------ DATASET RECORDS

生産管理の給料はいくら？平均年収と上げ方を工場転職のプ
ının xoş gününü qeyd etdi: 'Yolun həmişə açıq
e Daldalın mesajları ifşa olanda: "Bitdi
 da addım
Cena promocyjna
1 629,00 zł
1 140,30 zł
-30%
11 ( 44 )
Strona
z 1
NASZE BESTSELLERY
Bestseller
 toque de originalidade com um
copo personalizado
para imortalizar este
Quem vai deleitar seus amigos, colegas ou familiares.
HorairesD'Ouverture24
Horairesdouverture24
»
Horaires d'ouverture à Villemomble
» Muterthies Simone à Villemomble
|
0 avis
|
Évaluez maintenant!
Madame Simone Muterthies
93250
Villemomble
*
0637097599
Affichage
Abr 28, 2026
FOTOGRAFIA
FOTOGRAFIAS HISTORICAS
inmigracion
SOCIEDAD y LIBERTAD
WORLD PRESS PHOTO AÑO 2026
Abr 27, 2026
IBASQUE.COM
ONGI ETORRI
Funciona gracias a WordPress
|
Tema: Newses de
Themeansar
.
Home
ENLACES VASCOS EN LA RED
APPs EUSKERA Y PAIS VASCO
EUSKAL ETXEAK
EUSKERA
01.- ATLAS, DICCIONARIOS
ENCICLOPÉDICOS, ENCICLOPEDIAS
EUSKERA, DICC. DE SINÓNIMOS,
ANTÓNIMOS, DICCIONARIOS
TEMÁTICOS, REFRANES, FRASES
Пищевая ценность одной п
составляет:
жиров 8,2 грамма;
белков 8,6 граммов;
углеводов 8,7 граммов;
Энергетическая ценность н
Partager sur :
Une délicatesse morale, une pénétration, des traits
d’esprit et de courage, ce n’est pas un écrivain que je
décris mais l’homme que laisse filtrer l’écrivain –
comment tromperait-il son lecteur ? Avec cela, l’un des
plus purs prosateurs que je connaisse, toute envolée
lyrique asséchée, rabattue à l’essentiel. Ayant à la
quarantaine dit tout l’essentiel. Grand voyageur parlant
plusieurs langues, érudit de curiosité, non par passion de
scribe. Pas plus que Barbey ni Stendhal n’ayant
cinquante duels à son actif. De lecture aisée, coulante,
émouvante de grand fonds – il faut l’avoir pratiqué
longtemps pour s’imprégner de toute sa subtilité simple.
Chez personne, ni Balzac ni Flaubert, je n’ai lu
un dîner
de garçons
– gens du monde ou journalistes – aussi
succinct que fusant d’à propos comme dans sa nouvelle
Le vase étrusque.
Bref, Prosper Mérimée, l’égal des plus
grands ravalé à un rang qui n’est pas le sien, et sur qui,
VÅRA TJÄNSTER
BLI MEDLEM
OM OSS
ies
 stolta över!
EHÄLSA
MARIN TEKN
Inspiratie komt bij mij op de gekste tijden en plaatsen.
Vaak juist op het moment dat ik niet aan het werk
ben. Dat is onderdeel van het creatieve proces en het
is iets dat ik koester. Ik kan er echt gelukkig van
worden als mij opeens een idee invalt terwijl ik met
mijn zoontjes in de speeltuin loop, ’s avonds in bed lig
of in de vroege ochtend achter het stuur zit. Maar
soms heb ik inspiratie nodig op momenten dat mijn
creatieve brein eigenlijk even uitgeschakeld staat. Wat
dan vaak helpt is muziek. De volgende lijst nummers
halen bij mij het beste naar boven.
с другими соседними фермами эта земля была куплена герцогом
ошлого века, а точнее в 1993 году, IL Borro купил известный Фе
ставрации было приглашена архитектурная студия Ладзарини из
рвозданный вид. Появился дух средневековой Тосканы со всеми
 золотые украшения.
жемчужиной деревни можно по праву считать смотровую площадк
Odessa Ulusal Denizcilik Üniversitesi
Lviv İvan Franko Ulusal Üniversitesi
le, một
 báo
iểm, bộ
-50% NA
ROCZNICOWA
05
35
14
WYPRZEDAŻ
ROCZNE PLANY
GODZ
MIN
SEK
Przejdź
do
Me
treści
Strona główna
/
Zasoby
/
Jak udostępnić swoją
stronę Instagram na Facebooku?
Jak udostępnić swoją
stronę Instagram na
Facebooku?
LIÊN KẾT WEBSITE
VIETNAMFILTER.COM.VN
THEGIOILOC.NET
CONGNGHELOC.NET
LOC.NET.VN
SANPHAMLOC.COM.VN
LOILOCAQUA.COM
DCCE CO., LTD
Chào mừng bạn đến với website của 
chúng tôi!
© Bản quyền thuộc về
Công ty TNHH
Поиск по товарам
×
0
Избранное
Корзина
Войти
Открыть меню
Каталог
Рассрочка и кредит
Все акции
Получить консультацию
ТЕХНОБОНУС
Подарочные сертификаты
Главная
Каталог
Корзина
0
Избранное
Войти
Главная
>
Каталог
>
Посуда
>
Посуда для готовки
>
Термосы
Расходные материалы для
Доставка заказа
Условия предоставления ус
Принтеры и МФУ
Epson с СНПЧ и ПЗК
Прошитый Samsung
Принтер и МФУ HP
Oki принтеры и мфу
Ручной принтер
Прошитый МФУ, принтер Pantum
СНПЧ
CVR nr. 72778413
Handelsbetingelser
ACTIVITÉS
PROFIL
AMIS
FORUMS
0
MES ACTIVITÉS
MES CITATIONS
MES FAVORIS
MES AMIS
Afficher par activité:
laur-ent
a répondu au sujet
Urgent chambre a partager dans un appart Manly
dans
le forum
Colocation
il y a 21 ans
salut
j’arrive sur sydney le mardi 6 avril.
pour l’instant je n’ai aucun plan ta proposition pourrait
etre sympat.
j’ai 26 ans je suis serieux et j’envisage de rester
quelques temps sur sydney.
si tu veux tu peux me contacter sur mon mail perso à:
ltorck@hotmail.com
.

------------

- **EXERCISE BRIEF**
Scan the entries above. Copy each line that has the string "sydney".

- **EXERCISE RESPONSE**
j’arrive sur sydney le mardi 6 avril.
quelques temps sur sydney.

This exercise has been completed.